Inside scoop: Upgraded air traffic control radar simulator on the cutting edge
by Matt Jardin |
Age is sometimes considered to have an inverse relationship with technology. That stereotype couldn’t be further from the truth for the UAA Aviation Technology Division’s air traffic control (ATC) program. Now in its 50th year, ATC is commemorating this landmark anniversary by unveiling new cutting-edge technology, the first of its kind among aviation schools in the U.S.
Two years ago, ATC received a grant from the Alaska Technical Vocational Education Program (TVEP) to upgrade its radar simulator, which at that point was 15 years old. According to Sharon LaRue, associate professor of aviation technology, the new simulator is designed with two objectives: The first is to teach students the essentials to ensure aircraft don’t collide — something UAA was already equipped for.
New to the curriculum, however, is training in what LaRue refers to as “off to the side” (OTTS) responsibilities. These duties include maintaining additional data streams in communication with other air traffic controllers, providing a more expansive view of other aircraft, obstructions on the ground and restricted airspace.
Despite being a crucial part of the job, many ATC curricula across the country aren’t able to provide accurate OTTS education due to the opaque atmosphere surrounding the FAA Academy’s ATC certification process, which boasts a national success rate of 40-50%. The nexus of all ATC careers, graduates of any ATC program eventually find their way to the FAA Academy in Oklahoma City for final testing.
Serendipitously, the TVEP grant was awarded around the same time ATC instructor Mike Moravec joined the faculty. Prior to UAA, he served for 12 years as an instructor at the FAA Academy, making him the ideal resource to prepare students and to build the new radar simulation to mirror what is being used in Oklahoma City.
“Students really get one shot, and it's about a four-month-long opportunity down in Oklahoma City. Most people off the street will spend several weeks looking at what's being presented to them at the academy trying to figure out what the heck is going on.
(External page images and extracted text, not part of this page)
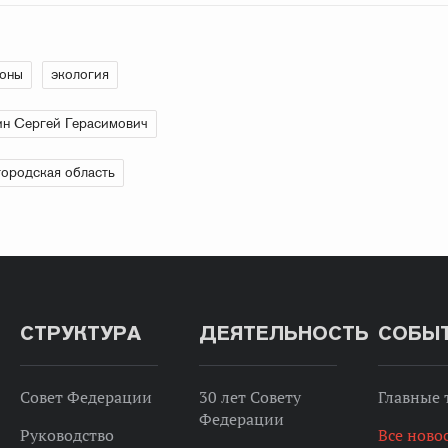
ионы
экология
н Сергей Герасимович
ородская область
СТРУКТУРА
ДЕЯТЕЛЬНОСТЬ
СОБЫ
Совет Федерации
30 лет Совету
Главные
Федерации
Руководство
Все ново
When they finally get that aha moment, it’s often too late,” said Moravec. “Whereas our students, when they walk in, they're going to look around and say, ‘I've seen this before. I know what that is.’ So now they're no longer dwelling on lower level cognition, they're actually focusing on their tactics.”
To construct a radar simulator that more accurately resembles the notoriously mysterious program at the FAA Academy, Moravec partnered with vendor Metacraft, a small software outfit based in Massachusetts. Through this collaboration and by drawing on his years of teaching on the inside, Moravec can identify specific measurables and program a wide variety of ATC scenarios that UAA students can expect to see when they eventually arrive in Oklahoma City.
In a turn of inopportune timing, the completion of the new radar simulation came shortly before the start of the COVID-19 pandemic. Despite this, the excitement around the revamped program has grown.
“Strangely enough, our numbers have increased during COVID, and it’s probably due to the radar simulator,” said LaRue. “The aviation community isn't that big and students hear the buzz. There's a lot of rumors that circle around and they hear it and they get excited. Plus, honestly, it's just cool. It's like Star Trek in there.”
Further following the lofty ideals of Star Trek, UAA’s first-of-its-kind radar simulator has the potential to be adopted by other ATC programs across the country that want that insight into the inner workings of the FAA Academy.
The new radar simulator arrives on the heels of an equally impressive upgrade to UAA’s air traffic control tower simulator, which is one of the only operational 360-degree tower simulators in the nation.
Both simulations are a perfect demonstration of the investment placed on Alaska’s aviation industry, which is a major part of the state’s economy and serves approximately 82% of Alaska communities, many of which are not connected by the contiguous road system. Additionally, larger swaths of Alaska airspace are often overseen by only one or two air traffic controllers, whereas smaller, more densely-populated areas operate at a surplus.
“We have been doing this longer than almost any school,” said LaRue. “We were one of the original 13 schools that were brought into this air traffic control program in the mid-‘80s and we've always been known as one of the top schools. So it’s important as a way for a lot of Alaska students to get an education at a low price to get a really great job. For us to be able to provide that opportunity right here as opposed to making students go somewhere else is huge.”